9/26/2004
Keyes On Morality

Moral Conscience-Keyes and Douglas
The candidate who will win, Dr. Alan Keyes, our U.S. Senate hopeful in Illinois, called on a crowd to return the country to its moral values and “conscience,” speaking where Abraham Lincoln and Stephen A. Douglas debated for a Senate seat. Isn’t this picture just a kick?
About 250 people converged on Lincoln-Douglas Square Downtown Alton for the midday, 90-minute rally featuring Republican candidate Alan Keyes, who is facing Democrat Barack Obama in the November election.
Before touting reasons that Illinoisans should vote for him, Keyes pushed for the re-election of President Bush.”There is more at stake than there ever has been,” said Keyes, 54, of the Nov. 2 election as he stood on the platform between brass statues of Lincoln and Douglas. “It is life and death for our country and life and death for moral principles and for the heart and soul for our people. We will make decisions that will influence the fate of our freedom and of our public.”
The difference between Bush and challenger John Kerry, he said, “is one has proved he will defend our lives and someone who doesn’t understand they are at stake.”
Keyes holds a doctorate in government from Harvard University. He repeatedly stressed his “pro-family, pro one-man-one-woman marriage, pro-Second Amendment and pro-life” stances in a quick, booming voice.”We do not have the right to take the life of a human being based on its stage of development,” he said regarding abortion. He accused Obama of “talking out of both sides of his mouth” regarding gay marriage — depending on the audience — and for voting for anti-business bills in the Illinois Senate that kill jobs and the state’s tax base.

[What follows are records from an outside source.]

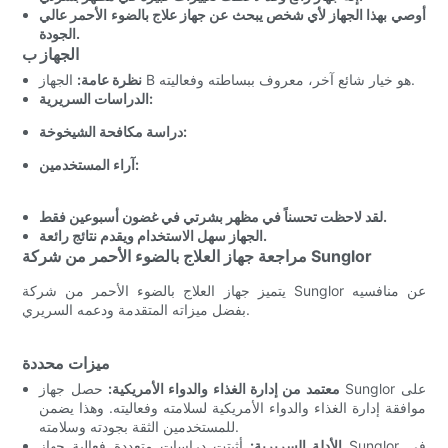
أوصي بهذا الجهاز لأي شخص يبحث عن جهاز علاج بالضوء الأحمر عالي
الجودة.
الجهاز ب
الجهاز B هو خيار شائع آخر، معروف ببساطته وفعاليته.
نظرة عامة:
الدراسات السريرية:
دراسة مكافحة الشيخوخة:
آراء المستخدمين:
لقد لاحظت تحسناً في مظهر بشرتي في غضون أسبوعين فقط.
الجهاز سهل الاستخدام ويقدم نتائج رائعة.
مراجعة جهاز العلاج بالضوء الأحمر من شركة Sunglor
يتميز جهاز العلاج بالضوء الأحمر من شركة Sunglor عن منافسيه
بفضل ميزاته المتقدمة ودعمه السريري.
ميزات محددة
معتمد من إدارة الغذاء والدواء الأمريكية:
حصل جهاز Sunglor على
موافقة إدارة الغذاء والدواء الأمريكية لسلامته وفعاليته. وهذا يضمن
للمستخدمين الثقة بجودته وسلامته.
الأدلة السريرية:
أثبتت دراسات متعددة فعالية جهاز Sunglor في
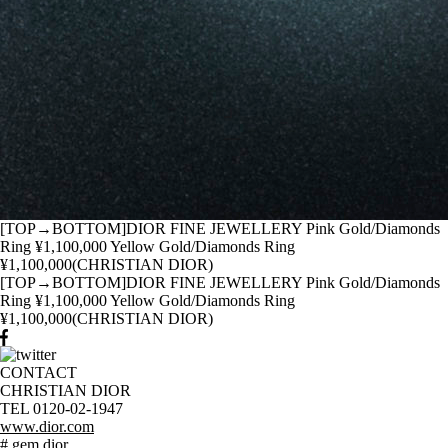
[TOP→BOTTOM]DIOR FINE JEWELLERY Pink Gold/Diamonds
Ring ¥1,100,000 Yellow Gold/Diamonds Ring
¥1,100,000(CHRISTIAN DIOR)
[TOP→BOTTOM]DIOR FINE JEWELLERY Pink Gold/Diamonds
Ring ¥1,100,000 Yellow Gold/Diamonds Ring
¥1,100,000(CHRISTIAN DIOR)
CONTACT
CHRISTIAN DIOR
TEL 0120-02-1947
www.dior.com
# gem dior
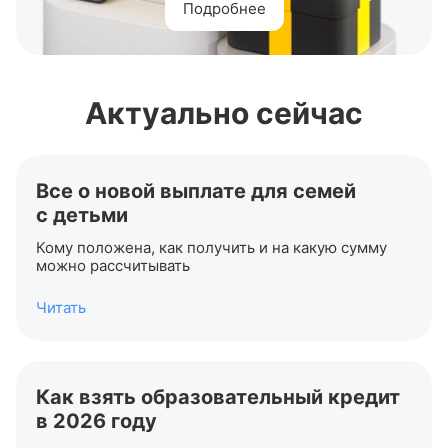
Подробнее
Актуально сейчас
Все о новой выплате для семей
с детьми
Кому положена, как получить и на какую сумму
можно рассчитывать
Читать
Как взять образовательный кредит
в 2026 году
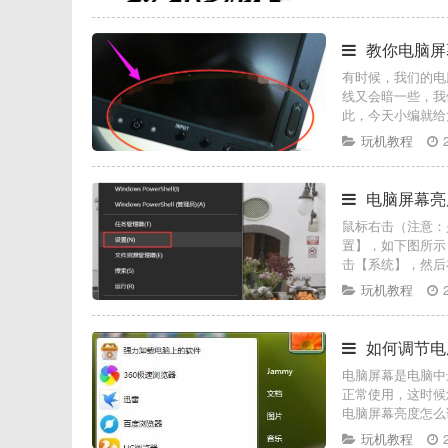
教你电脑屏
有时候，我们的电
线又会暗一些，我
此，今天小编就给
玩机教程
电脑屏幕亮
鼠标右击（注意：
置】，如下图所示
击【系统】，然后
玩机教程
如何调节电
电脑屏幕是电脑中
正常使用，这时候
电脑屏幕亮度怎
玩机教程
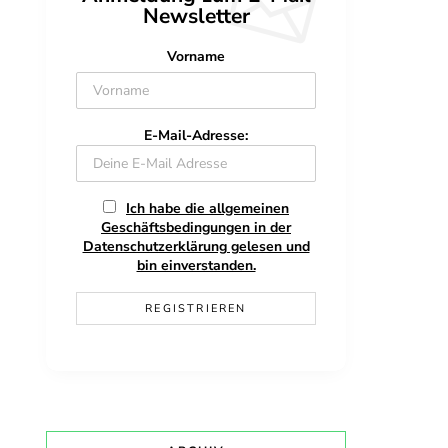
Newsletter
Vorname
E-Mail-Adresse:
Ich habe die allgemeinen
Geschäftsbedingungen in der
Datenschutzerklärung gelesen und
bin einverstanden.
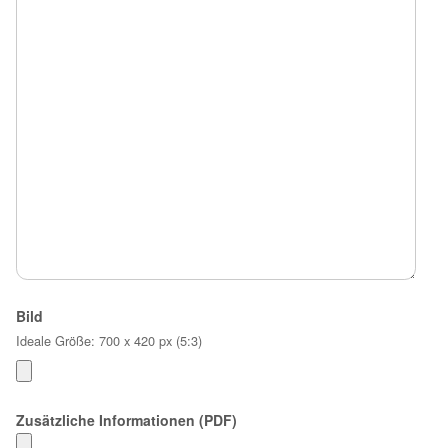
Bild
Ideale Größe: 700 x 420 px (5:3)
Zusätzliche Informationen (PDF)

He referred to Obama as “left wing” and himself as “mainstream.”"If you elect Barack Obama, Sen. Dick Durbin will be your conservative senator,” he said, referring to the generally liberal Durbin.Keyes localized his speech to rail against the medical malpractice climate in Madison County and said the election of Republicans to the Illinois legislature would send a mandate for tort reform.

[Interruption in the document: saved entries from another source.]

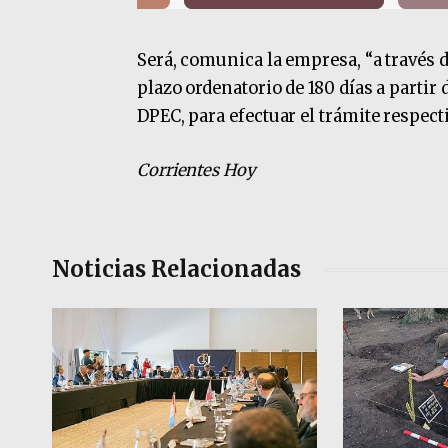
Será, comunica la empresa, “a través 
plazo ordenatorio de 180 días a partir 
DPEC, para efectuar el trámite respecti
Corrientes Hoy
Noticias Relacionadas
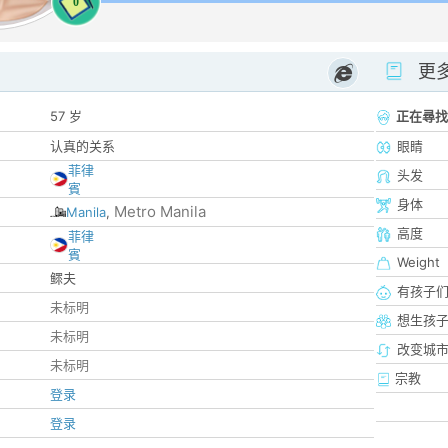
0
更
57 岁
正在尋找
认真的关系
眼睛
菲律
头发
賓
身体
Metro Manila
Manila
,
高度
菲律
賓
Weight
鳏夫
有孩子
未标明
想生孩
未标明
改变城市
未标明
宗教
登录
登录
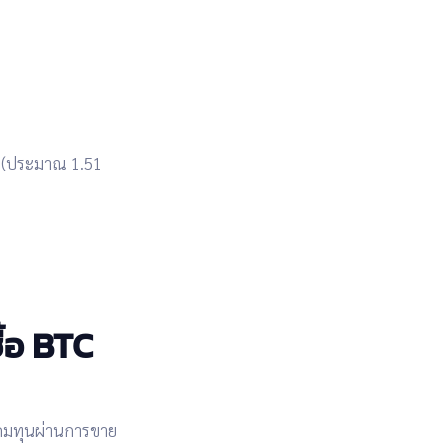
์ (ประมาณ 1.51
ื้อ BTC
ะดมทุนผ่านการขาย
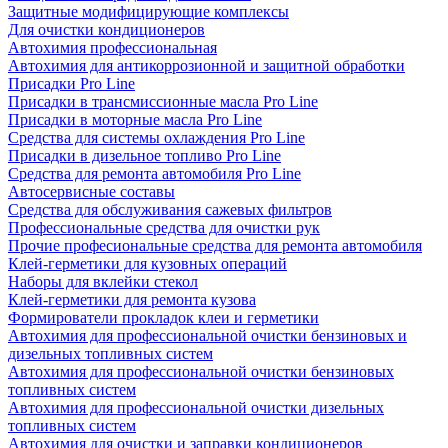
Защитные модифицирующие комплексы
Для очистки кондиционеров
Автохимия профессиональная
Автохимия для антикоррозионной и защитной обработки
Присадки Pro Line
Присадки в трансмиссионные масла Pro Line
Присадки в моторные масла Pro Line
Средства для системы охлаждения Pro Line
Присадки в дизельное топливо Pro Line
Средства для ремонта автомобиля Pro Line
Автосервисные составы
Средства для обслуживания сажевых фильтров
Профессиональные средства для очистки рук
Прочие професиональные средства для ремонта автомобиля
Клей-герметики для кузовных операций
Наборы для вклейки стекол
Клей-герметики для ремонта кузова
Формирователи прокладок клеи и герметики
Автохимия для профессиональной очистки бензиновых и
дизельных топливных систем
Автохимия для профессиональной очистки бензиновых
топливных систем
Автохимия для профессиональной очистки дизельных
топливных систем
Автохимия для очистки и заправки кондиционеров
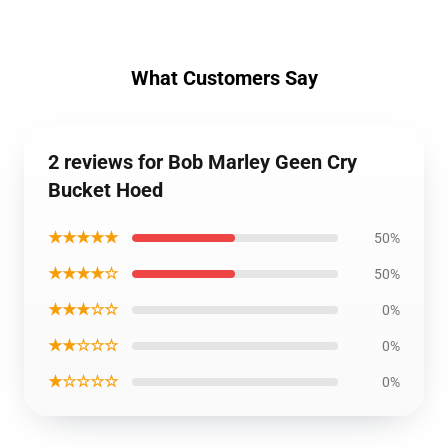
What Customers Say
2 reviews for Bob Marley Geen Cry
Bucket Hoed
★★★★★
50%
★★★★☆
50%
★★★☆☆
0%
★★☆☆☆
0%
★☆☆☆☆
0%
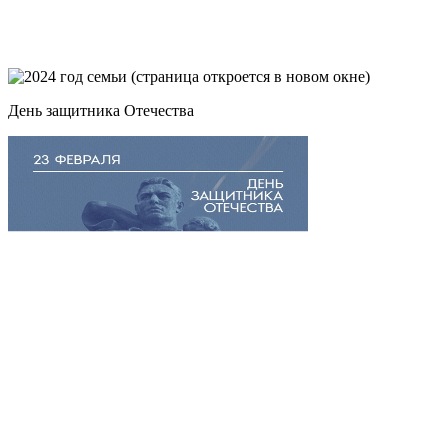
День защитника Отечества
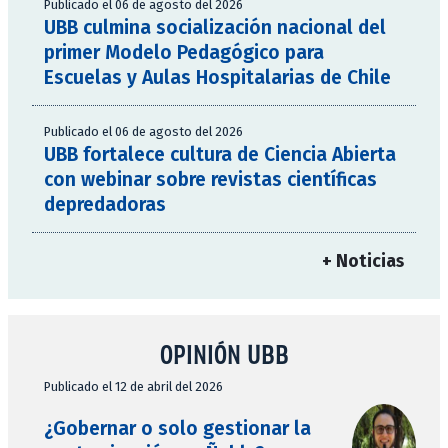
Publicado el 06 de agosto del 2026
UBB culmina socialización nacional del
primer Modelo Pedagógico para
Escuelas y Aulas Hospitalarias de Chile
Publicado el 06 de agosto del 2026
UBB fortalece cultura de Ciencia Abierta
con webinar sobre revistas científicas
depredadoras
+ Noticias
OPINIÓN UBB
Publicado el 12 de abril del 2026
¿Gobernar o solo gestionar la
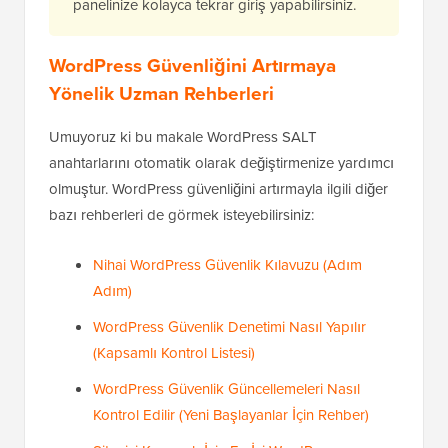
panelinize kolayca tekrar giriş yapabilirsiniz.
WordPress Güvenliğini Artırmaya
Yönelik Uzman Rehberleri
Umuyoruz ki bu makale WordPress SALT
anahtarlarını otomatik olarak değiştirmenize yardımcı
olmuştur. WordPress güvenliğini artırmayla ilgili diğer
bazı rehberleri de görmek isteyebilirsiniz:
Nihai WordPress Güvenlik Kılavuzu (Adım
Adım)
WordPress Güvenlik Denetimi Nasıl Yapılır
(Kapsamlı Kontrol Listesi)
WordPress Güvenlik Güncellemeleri Nasıl
Kontrol Edilir (Yeni Başlayanlar İçin Rehber)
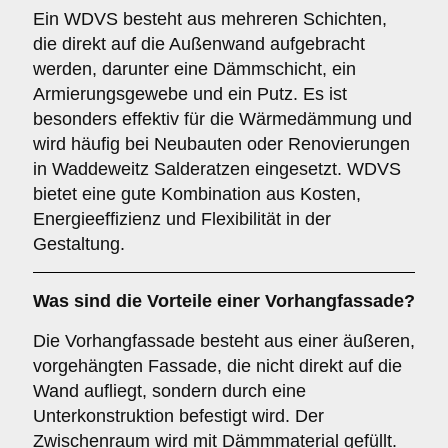
Ein WDVS besteht aus mehreren Schichten,
die direkt auf die Außenwand aufgebracht
werden, darunter eine Dämmschicht, ein
Armierungsgewebe und ein Putz. Es ist
besonders effektiv für die Wärmedämmung und
wird häufig bei Neubauten oder Renovierungen
in Waddeweitz Salderatzen eingesetzt. WDVS
bietet eine gute Kombination aus Kosten,
Energieeffizienz und Flexibilität in der
Gestaltung.
Was sind die Vorteile einer
Vorhangfassade
?
Die Vorhangfassade besteht aus einer äußeren,
vorgehängten Fassade, die nicht direkt auf die
Wand aufliegt, sondern durch eine
Unterkonstruktion befestigt wird. Der
Zwischenraum wird mit Dämmmaterial gefüllt.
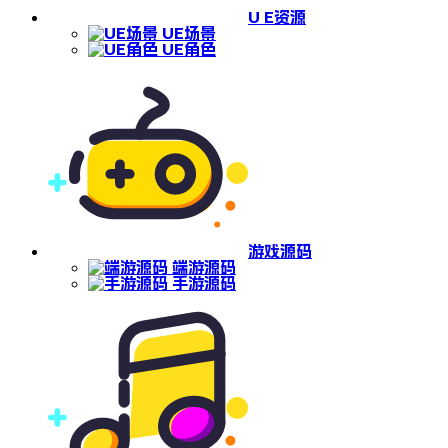
U E资源
UE场景
UE角色
游戏源码
端游源码
手游源码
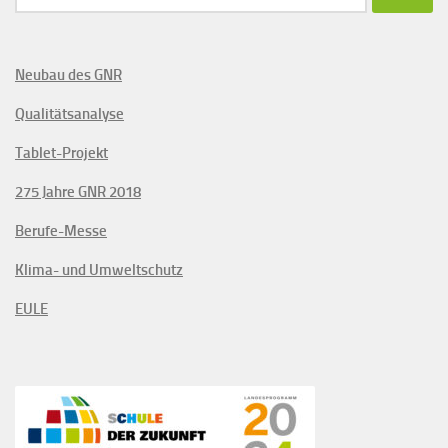
nach:
Neubau des GNR
Qualitätsanalyse
Tablet-Projekt
275 Jahre GNR 2018
Berufe-Messe
Klima- und Umweltschutz
EULE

His platform also includes caps for medical malpractice awards; elimination of the inheritance tax; school choice, including charter and magnet schools and vouchers; replacing the federal income tax with a sales tax; low taxes for businesses; and reversing trade policies.In response to criticism that he doesn’t live in Illinois but is running for office to represent the state in Washington, D.C., Keyes said he has a national power base that would benefit his constituents.

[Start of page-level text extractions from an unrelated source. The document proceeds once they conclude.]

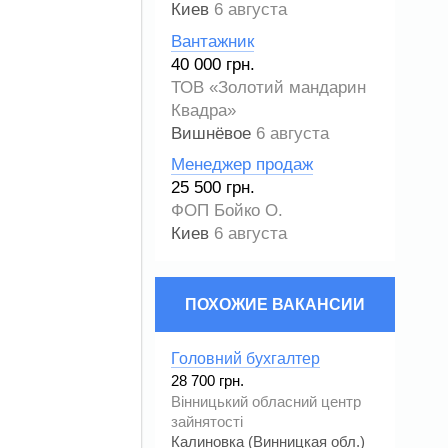
Киев
6 августа
Вантажник
40 000 грн.
ТОВ «Золотий мандарин
Квадра»
Вишнёвое
6 августа
Менеджер продаж
25 500 грн.
ФОП Бойко О.
Киев
6 августа
ПОХОЖИЕ ВАКАНСИИ
Головний бухгалтер
28 700 грн.
Вінницький обласний центр
зайнятості
Калиновка (Винницкая обл.)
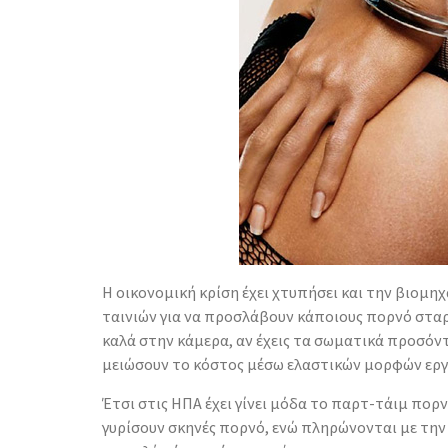
Η οικονομική κρίση έχει χτυπήσει και την βιομη
ταινιών για να προσλάβουν κάποιους πορνό σταρ
καλά στην κάμερα, αν έχεις τα σωματικά προσόντ
μειώσουν το κόστος μέσω ελαστικών μορφών εργ
Έτσι στις ΗΠΑ έχει γίνει μόδα το παρτ-τάιμ πορν
γυρίσουν σκηνές πορνό, ενώ πληρώνονται με την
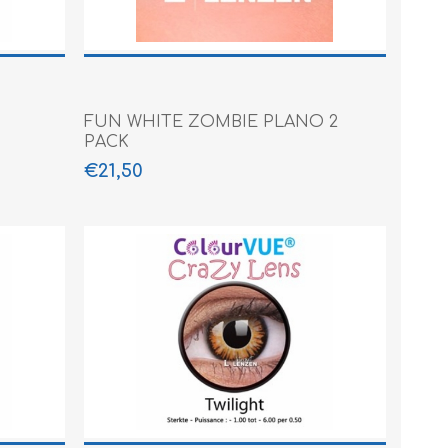
FUN WHITE ZOMBIE PLANO 2
PACK
€21,50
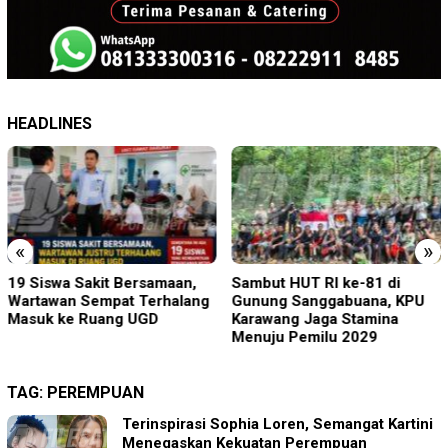
HEADLINES
«
»
19 Siswa Sakit Bersamaan,
Sambut HUT RI ke-81 di
Wartawan Sempat Terhalang
Gunung Sanggabuana, KPU
Masuk ke Ruang UGD
Karawang Jaga Stamina
Menuju Pemilu 2029
TAG:
PEREMPUAN
Terinspirasi Sophia Loren, Semangat Kartini
Menegaskan Kekuatan Perempuan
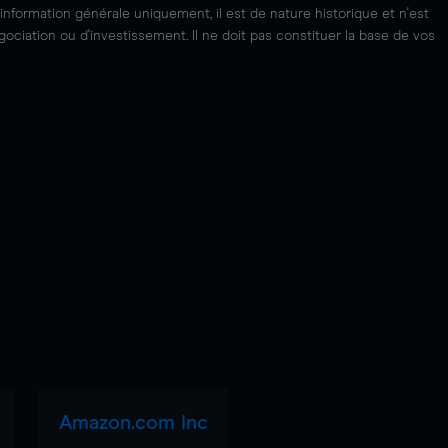
'information générale uniquement, il est de nature historique et n'est
ciation ou d'investissement. Il ne doit pas constituer la base de vos
Amazon.com Inc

“They will pay me more attention than someone who has no constituency in their state,” he said of other senators. “There are senators who know they are in the (U.S.) Senate because I worked to get them there. Barack Obama can talk until the cows come home, but he can’t have that influence for 1,000 years that I have today.”
He also said it is to the advantage of Illinoisans to have a senator who is not part of a “small Chicago neighborhood clique.”
“We have the opportunity to end the reign of self-serving politicians,” he said.At the event was a truck bearing Texas license plates pulling a trailer with two, 6-foot-tall gray-painted, foam “tablets” with the Ten Commandments and a large replica of the Liberty Bell.
Someone rang the bell during portions of the rally, including to announce Keyes’ speech.Rebecca Stewart of Brighton said the rally was her first and called it “exciting.”
“I think he was honest and straightforward, and he represents how I feel as a resident of Illinois,” Stewart said.
James McAfee drove from Belleville to hear Keyes. “He was good, pretty much what I expected since I’ve been following him closely.”
He said he shares Keyes’ viewpoints on abortion, “pro-family and one-man-one-woman for marriage.” Gay marriages, he said, “are a threat to our whole culture and society.”
Madison County Republicans also spoke in behalf of, among others, Madison County Board member Eugene Frizzo, who is running for County Board chairman; and for Judge Lloyd Karmeier, running for Illinois Supreme Court.